Wednesday 29 May 2013

EU members pledge 31.5 billion euros for poor countries

BRUSSELS: EU ministers agreed on Tuesday to allocate 31.5 billion euros ($41 billion) in development funding to African, Caribbean and Pacific countries over the next seven years, a slight rise in support despite the domestic austerity in many EU member states.

 EU development ministers meeting in Brussels pledged the sum through the European Development Fund (EDF), which pools aid from member states for countries in Africa, the Caribbean and the Pacific (ACP) and is overseen by the European Commission.

The funding, providing investment capital as well as grants, will run along the EU budget timeline of 2014-2020, though it is not part of the development funding of the long-term EU budget.

The seven-year EU budget agreed in February had the first net reduction in the bloc's history, though the EDF allocation agreed on Tuesday marks a slight increase on the last round, in 2008. The largest contributors to the fund are Germany, France, Britain and Italy.

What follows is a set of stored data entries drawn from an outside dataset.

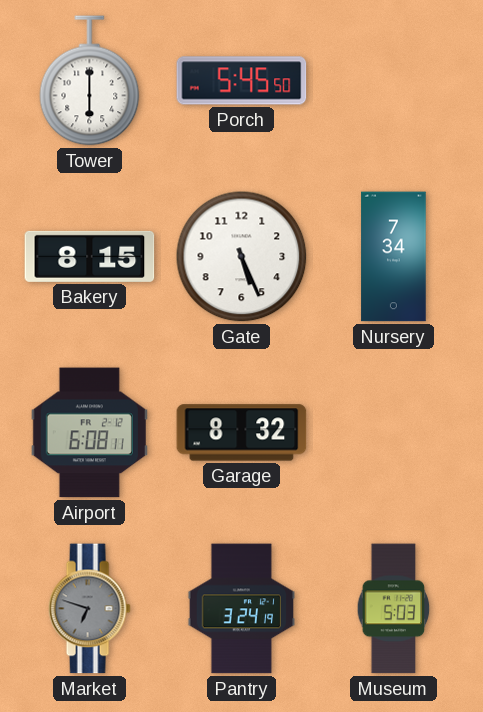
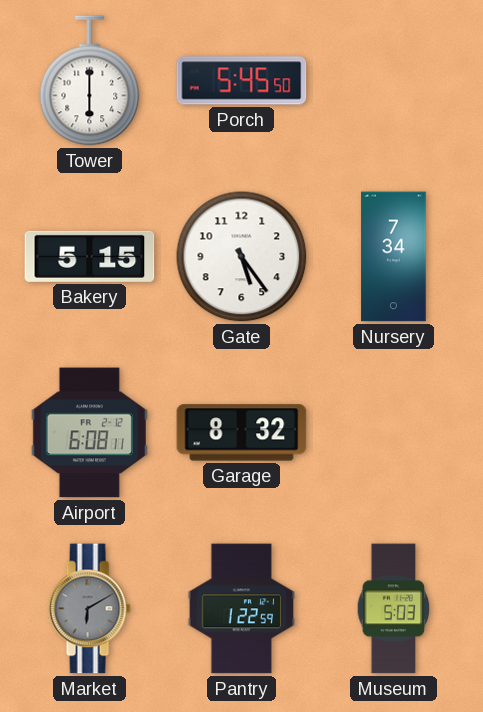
Bakery: 8:15 -> 5:15
Gate: 5:26 -> 5:24
Market: 6:48 -> 6:10
Pantry: 3:24 -> 1:22
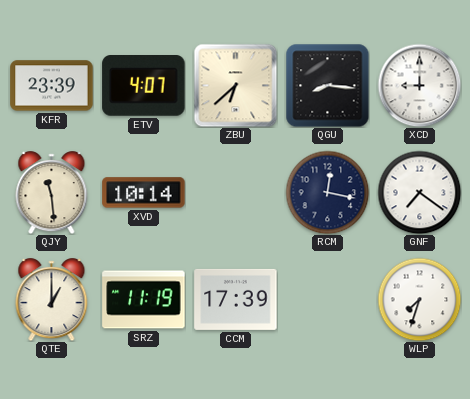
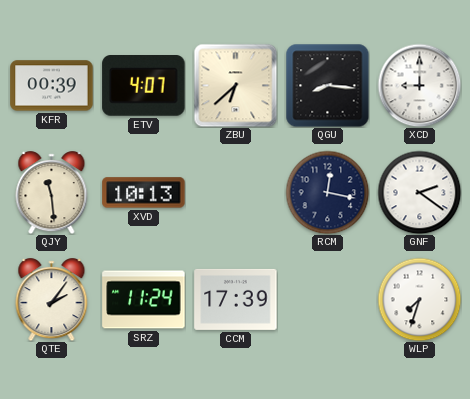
KFR: 23:39 -> 00:39
XVD: 10:14 -> 10:13
GNF: 7:21 -> 2:21
QTE: 1:00 -> 2:06
SRZ: 11:19 -> 11:24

German development ministerDirk Niebel told reporters it was important to take care in allocating EDF funds, to which his country contributes almost 6.3 billion euros.

The European Union should shift money away from prosperous recipient countries and "concentrate the taxpayers' money on those countries that are not so far developed yet".

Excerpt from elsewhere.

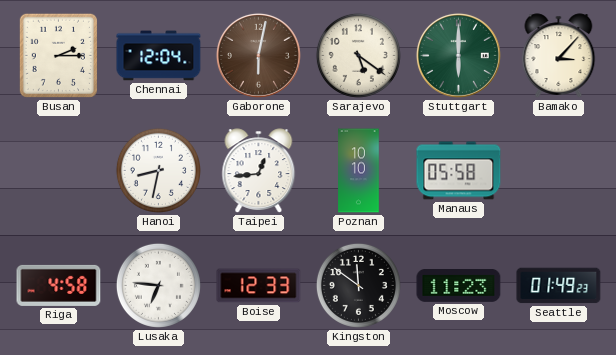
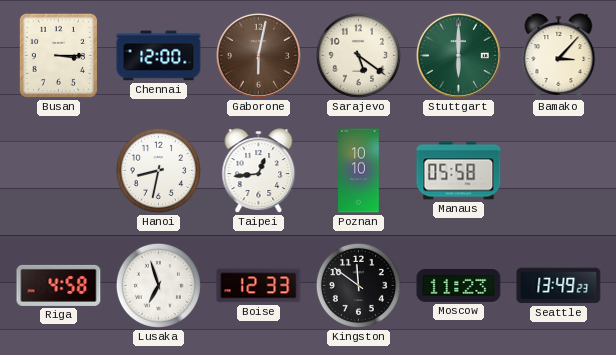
Busan: 2:15 -> 3:15
Chennai: 12:04 -> 12:00
Lusaka: 6:46 -> 6:57
Seattle: 01:49 -> 13:49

"Less and less developing countries want to have handouts, they would rather have investment. Because they know if they develop economically, they can fight the causes of poverty," he said.

Ministers also reaffirmed a target for EU nations to contribute 0.7 percent of their gross national income to development assistance by 2015.

But aid groups said it was unlikely countries could reach that target in time.

"They're not on track, for sure. There are only four European countries that are meeting the target, so definitely the others need to step up their effort if they're serious about meeting the commitment by 2015," Oxfam's EU policy adviserCatherine Olier told Reuters.